I'm in a complete art rut. Every time I draw, this instinct to improve takes over and I always try to do something better than before. But I am so stuck it kills me. I watch tons of speedpaints and tutorials, I look at progress breakdowns, etc. But when I try to do it myself, no dice. It would be great to have a teacher - but doesn't everyone feel that way? Having someone tell you what you're doing wrong is just... priceless. I don't mean a teacher-teacher, art school official, just someone better than me to personally say, "Hey, you're trying to do A and you aren't achieving it because of B. Try C." It doesn't need to be an in-depth lesson every Tuesday and Wednesday, just someone that can offer me advice, me specifically, not me generally. But that's too selfish, isn't it? I know it is, so I am just venting.

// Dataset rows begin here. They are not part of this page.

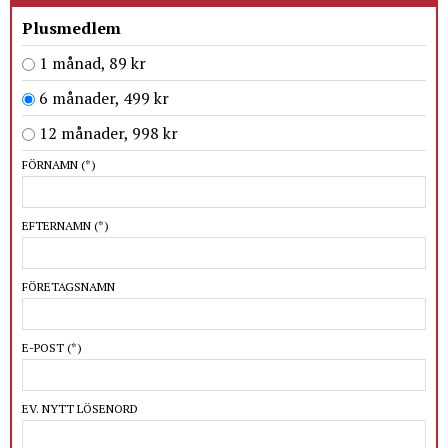
Plusmedlem
1 månad, 89 kr
6 månader, 499 kr
12 månader, 998 kr
FÖRNAMN
(*)
EFTERNAMN
(*)
FÖRETAGSNAMN
E-POST
(*)
EV. NYTT LÖSENORD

Most of the information out there - and I mean REALLY in depth information - is for photoshop. I use a bootleg Paint Tool SAI, but there is content missing from it. I'd love to get my hands on CS5 because I think it would solve some of my problems, since I wind up trying to mimic things I see in a photoshop tutorial on SAI with little success, but I don't torrent. So I go back to my SAI tools and spend hours swapping brushes, tinkering, painting, deleting. And I get so angry >.< Because I am completely stuck. And an artist I really respect and admire was like, "The best way I use to get out of a rut is to try to mimic something else I think is really good." And I have tried, but I get no where. I can't figure out the brush settings. And I feel like I'm just two steps away from figuring it out but every time I go to paint it's like I go backwards ten steps.
Practice, practice, practice. That is the key. But I am just not getting anywhere. I guess some of it is brushes, but I can't say it like it's a program's fault. Because the artist is missing something, clearly. I probably over-complicate, too. And then over-simplify when I try to correct the over-complication. And I wind up layering until its disgusting and you can't even tell what or why and there was just no point.

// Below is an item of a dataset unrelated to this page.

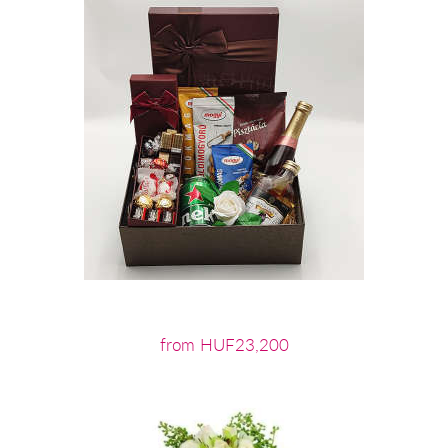
from HUF23,200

It's just I see some people do beautiful things in SAI so I know it can be done! But whenever I'm at the helm, it comes out so bad and - I am just whining, really. I am whining because there is something I am trying to do and I don't know how and it's driving me crazy and all of the answers I seek are wonderful but I am not able to learn from them and I am so frustrated that I want to cry.
I apologize for this rant. T____________T I try to think of that Thomas Edison quote about light bulbs and how he didn't fail, just learned 10,000 ways it won't work to keep myself positive.